The Rejoice album was released in January 1969 and a single co-written by Nancy and Tom Brown, “Golden Gate Park”, spent one week on the Billboard Hot 100 at #96. This was mostly on the strength of the tune climbing to #10 in San Francisco and #20 in Seattle. It was a fine example of the sunshine pop tunes populating the charts in the late 60’s. The second single from the album, written by Tom Brown, was “November Snow”.

November Snow by Rejoice

November snow stretching far away,
on a California mornin’,
People talking low, gathered all to see,
a baby bornin’.

But the doctor shook his head,
and left the rest unsaid.
And the people knew someone would never be,
someone would never see a California morning.

And I can see him in the morning 
with his face shining brightly through the redwood trees.
And I can hear him in the morning, 
with his voice singing sweetly on the early breeze.
And I know that we are brothers,
though there always will be others to calm my pain.
And when I touch him in the morning,
I believe that we are one with the seasons and the rain.
What kind of man I wonder would he be?
Nobody answers but the pebbles and the sand,
and the flowers growing free like tiny dancers.

And the doctor shook his head,
and left the rest unsaid.
And the people knew someone would never be,
someone would never see a California morning. 

And I can see him in the morning, 
with his face shining brightly through the redwood trees.
And I can hear him in the morning, 
with his voice singing sweetly on the early breeze.
And I know that we are brothers,
though there always will be others to calm my pain.
And when I touch him in the morning,
I believe that we are one with the seasons and the rain.
November snow, stretching far away on a California mornin’.

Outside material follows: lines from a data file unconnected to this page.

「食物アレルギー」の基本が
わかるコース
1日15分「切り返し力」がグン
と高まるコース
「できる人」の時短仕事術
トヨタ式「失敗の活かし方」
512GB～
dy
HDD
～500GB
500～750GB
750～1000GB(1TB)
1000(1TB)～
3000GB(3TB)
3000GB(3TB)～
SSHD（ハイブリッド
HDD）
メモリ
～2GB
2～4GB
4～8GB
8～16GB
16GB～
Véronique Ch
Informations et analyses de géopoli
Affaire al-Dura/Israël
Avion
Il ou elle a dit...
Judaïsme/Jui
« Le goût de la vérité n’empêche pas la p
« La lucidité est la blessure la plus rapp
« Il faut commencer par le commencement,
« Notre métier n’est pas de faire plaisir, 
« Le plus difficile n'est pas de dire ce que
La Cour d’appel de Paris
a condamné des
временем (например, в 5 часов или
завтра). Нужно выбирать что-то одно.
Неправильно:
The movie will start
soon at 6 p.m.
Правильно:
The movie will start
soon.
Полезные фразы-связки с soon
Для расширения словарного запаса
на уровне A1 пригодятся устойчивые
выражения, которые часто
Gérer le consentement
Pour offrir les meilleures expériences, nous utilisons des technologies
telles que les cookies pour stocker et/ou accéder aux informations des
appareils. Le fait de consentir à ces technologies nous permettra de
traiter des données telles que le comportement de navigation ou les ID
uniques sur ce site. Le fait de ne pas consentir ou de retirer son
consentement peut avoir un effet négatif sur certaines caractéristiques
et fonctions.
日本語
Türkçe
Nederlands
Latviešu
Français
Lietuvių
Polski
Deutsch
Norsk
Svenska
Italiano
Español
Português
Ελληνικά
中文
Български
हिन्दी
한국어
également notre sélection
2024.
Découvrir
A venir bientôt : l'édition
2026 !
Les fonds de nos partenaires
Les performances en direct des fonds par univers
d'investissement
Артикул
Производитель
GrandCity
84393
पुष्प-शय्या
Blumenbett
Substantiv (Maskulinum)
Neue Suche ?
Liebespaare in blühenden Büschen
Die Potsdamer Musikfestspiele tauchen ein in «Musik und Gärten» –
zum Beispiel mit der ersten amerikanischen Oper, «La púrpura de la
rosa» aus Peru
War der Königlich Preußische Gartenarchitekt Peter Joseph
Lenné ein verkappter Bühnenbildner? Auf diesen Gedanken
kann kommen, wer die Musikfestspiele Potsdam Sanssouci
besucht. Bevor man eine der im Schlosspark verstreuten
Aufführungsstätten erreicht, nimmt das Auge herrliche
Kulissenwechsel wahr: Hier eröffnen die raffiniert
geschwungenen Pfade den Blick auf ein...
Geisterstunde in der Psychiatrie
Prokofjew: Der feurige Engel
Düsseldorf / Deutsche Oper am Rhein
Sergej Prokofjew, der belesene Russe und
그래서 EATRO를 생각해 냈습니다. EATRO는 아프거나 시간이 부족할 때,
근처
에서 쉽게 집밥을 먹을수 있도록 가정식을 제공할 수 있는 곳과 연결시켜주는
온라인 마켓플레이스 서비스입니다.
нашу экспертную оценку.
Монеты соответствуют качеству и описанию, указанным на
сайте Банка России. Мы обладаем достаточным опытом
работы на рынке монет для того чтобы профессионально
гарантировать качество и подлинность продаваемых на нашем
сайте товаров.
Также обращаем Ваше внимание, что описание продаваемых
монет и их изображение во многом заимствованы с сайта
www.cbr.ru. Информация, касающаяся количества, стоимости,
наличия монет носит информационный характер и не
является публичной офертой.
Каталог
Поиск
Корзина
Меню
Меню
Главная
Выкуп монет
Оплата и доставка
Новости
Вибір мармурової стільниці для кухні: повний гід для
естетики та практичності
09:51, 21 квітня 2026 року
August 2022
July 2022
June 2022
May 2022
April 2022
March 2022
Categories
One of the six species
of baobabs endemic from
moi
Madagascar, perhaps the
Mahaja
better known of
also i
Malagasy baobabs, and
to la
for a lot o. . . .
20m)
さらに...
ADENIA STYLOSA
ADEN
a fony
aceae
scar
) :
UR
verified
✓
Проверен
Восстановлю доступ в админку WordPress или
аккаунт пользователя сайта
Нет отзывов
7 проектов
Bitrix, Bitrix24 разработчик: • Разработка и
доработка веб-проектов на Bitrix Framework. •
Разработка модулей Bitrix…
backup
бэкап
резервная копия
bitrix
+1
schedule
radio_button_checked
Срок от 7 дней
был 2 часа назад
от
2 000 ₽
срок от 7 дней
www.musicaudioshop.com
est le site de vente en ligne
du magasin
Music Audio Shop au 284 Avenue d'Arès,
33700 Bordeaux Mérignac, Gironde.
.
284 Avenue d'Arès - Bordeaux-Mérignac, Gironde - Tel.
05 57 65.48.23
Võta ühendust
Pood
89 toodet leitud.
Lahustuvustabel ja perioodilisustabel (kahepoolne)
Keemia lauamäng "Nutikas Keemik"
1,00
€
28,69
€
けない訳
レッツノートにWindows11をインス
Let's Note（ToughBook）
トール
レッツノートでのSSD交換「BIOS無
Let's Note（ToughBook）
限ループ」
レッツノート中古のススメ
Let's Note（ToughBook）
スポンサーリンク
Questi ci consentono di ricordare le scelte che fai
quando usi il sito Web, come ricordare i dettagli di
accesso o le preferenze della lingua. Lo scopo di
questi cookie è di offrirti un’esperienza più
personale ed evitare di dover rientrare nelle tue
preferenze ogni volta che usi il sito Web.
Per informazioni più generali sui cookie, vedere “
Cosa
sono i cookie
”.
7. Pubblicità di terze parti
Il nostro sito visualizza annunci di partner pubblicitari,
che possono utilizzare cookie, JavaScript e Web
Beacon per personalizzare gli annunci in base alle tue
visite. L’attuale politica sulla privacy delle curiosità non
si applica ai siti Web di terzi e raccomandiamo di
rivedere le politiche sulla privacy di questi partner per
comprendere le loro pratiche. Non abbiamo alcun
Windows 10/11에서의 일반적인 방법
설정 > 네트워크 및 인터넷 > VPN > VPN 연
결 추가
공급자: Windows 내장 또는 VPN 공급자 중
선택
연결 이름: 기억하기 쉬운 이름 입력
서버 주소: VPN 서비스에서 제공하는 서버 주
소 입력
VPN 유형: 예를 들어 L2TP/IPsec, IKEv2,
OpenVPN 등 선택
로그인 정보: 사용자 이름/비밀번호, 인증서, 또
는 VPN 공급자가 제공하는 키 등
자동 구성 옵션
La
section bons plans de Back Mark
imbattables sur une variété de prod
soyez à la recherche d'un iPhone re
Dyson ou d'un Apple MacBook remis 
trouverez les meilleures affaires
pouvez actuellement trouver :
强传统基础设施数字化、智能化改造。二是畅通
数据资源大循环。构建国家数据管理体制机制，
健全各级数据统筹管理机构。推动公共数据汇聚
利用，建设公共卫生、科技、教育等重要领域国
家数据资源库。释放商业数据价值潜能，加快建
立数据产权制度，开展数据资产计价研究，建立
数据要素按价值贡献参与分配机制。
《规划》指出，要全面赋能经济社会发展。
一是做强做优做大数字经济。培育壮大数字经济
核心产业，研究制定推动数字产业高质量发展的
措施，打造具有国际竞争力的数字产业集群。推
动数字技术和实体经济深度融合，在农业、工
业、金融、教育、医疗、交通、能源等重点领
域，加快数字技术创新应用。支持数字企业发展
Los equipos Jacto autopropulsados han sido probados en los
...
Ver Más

“November Snow” is a song about a stillborn baby in a California redwood community. According to the National Institute of Child Health and Human Family Development stillbirth is typically defined as fetal death at or after 20 to 28 weeks of pregnancy. The song is sung from the perspective of a brother who is either a twin who came out of the womb first, or an older brother who was looking forward to meeting his new baby brother. In the face of a tragedy the songs’ lyrics appeal to the redwood trees, the breeze, pebbles, sand and small flowers to  convey both support, witness and ongoing presence of the spirit of the stillborn baby. Though the baby is stillborn the brother who lives believes “that we are one with the seasons and the rain.” The song imagines some of the questions people might pose if the child had lived: “what kind of man I wonder would he be?” It offers he’d have a sweet voice, a bright shining face… All that is left in the face of the loss is the November snow. And falling snow obscures familiar objects, rendering them strange and ghostly, shrouding, blanketing each object in a chilly bed. Moreover, snow in November usually points to a climate where more snow will fall in December, January February and possibly March or even April. In this way the metaphor of snow in November points to a longer grief: that what will follow will be more days of freezing cold, more snow burying what has been.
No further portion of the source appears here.